BCL2 inhibitors, because they’re active as single agents, are now being combined with everything. The most promising combinations appear to be those with either anti-CD20 antibodies or in combination with other targeted agents, specifically either PI3K inhibitors—there’s a trial that’s just opening looking at the combination of umbralisib, ublituximab, and venetoclax—or with BTK inhibitors. For example, a trial was recently published in the New England Journal of Medicine looking at the combination of ibrutinib plus venetoclax, and triple combinations looking at ibrutinib plus venetoclax and obinutuzumab were recently published in Blood and will be presented at the ASH [American Society of Hematology Annual] Meeting & Exposition next year.

I think the challenge from all these combinations is trying to decide who needs a BCL2 inhibitor by itself or with an anti-CD20, or with a targeted agent, or with a targeted agent and an anti-CD20 antibody. There are some randomized trials that are sort of touching at these questions, but there’s no definitive data yet to help us understand who requires what level of intensity of targeted agent-based therapy.
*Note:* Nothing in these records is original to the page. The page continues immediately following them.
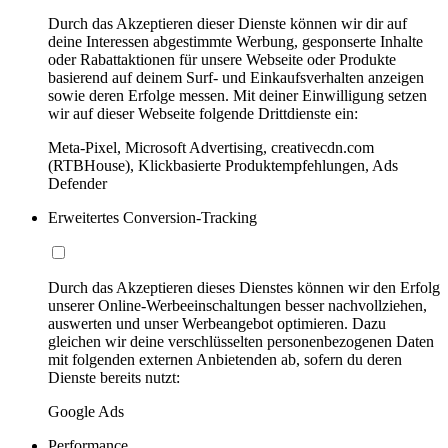
Durch das Akzeptieren dieser Dienste können wir dir auf
deine Interessen abgestimmte Werbung, gesponserte Inhalte
oder Rabattaktionen für unsere Webseite oder Produkte
basierend auf deinem Surf- und Einkaufsverhalten anzeigen
sowie deren Erfolge messen. Mit deiner Einwilligung setzen
wir auf dieser Webseite folgende Drittdienste ein:
Meta-Pixel, Microsoft Advertising, creativecdn.com
(RTBHouse), Klickbasierte Produktempfehlungen, Ads
Defender
Erweitertes Conversion-Tracking
Durch das Akzeptieren dieses Dienstes können wir den Erfolg
unserer Online-Werbeeinschaltungen besser nachvollziehen,
auswerten und unser Werbeangebot optimieren. Dazu
gleichen wir deine verschlüsselten personenbezogenen Daten
mit folgenden externen Anbietenden ab, sofern du deren
Dienste bereits nutzt:
Google Ads
Performance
Because we have an expanded understanding of biology in CLL, the number of potential targets that are available for treatment options continues to expand. You know, it was only a relatively short time ago when the B-cell receptor and its signaling pathway were elucidated enough to the point that we could imagine developing drugs to target individual steps within that pathway. Not long ago at all.

The first targeted agent, ibrutinib, and then idelalisib were approved only in 2014. As we understand that pathway, there are additional potential targets that are being developed in various stages of development looking at either upstream or downstream targets. I don’t want to call them next generation, but there are alternative BTK inhibitors that are just being developed that may have different AE [adverse effect] profiles but similar activity.

We learn about resistance to these drugs, and then there are BTK inhibitors that are in development, which may bind differently to BTK such that they could overcome specific mutations at the Cys481 site.

There are other targeted agents focusing on the cell surface. There are antibodies to ROR1 that are in development. There are antibodies to CD19, obviously CD22 that are in development, possibly CD38, which is being studied. There are other internal targets like BCL2; as I mentioned, some previous studies are looking at venetoclax. But also other proteins within that family, which can be targeted particularly in the setting of resistance. MCL1 is 1 that comes to mind. And so the more we learn from the basic scientists and the translational biologists about B-cell receptor signaling, B-cell biology, and how malignant cells in CLL differ from normal lymphocytes, the more we’ll be able to exploit those differences and develop single-agent targeted therapies and then combinations of those therapies that are more rationally designed than just putting drugs together.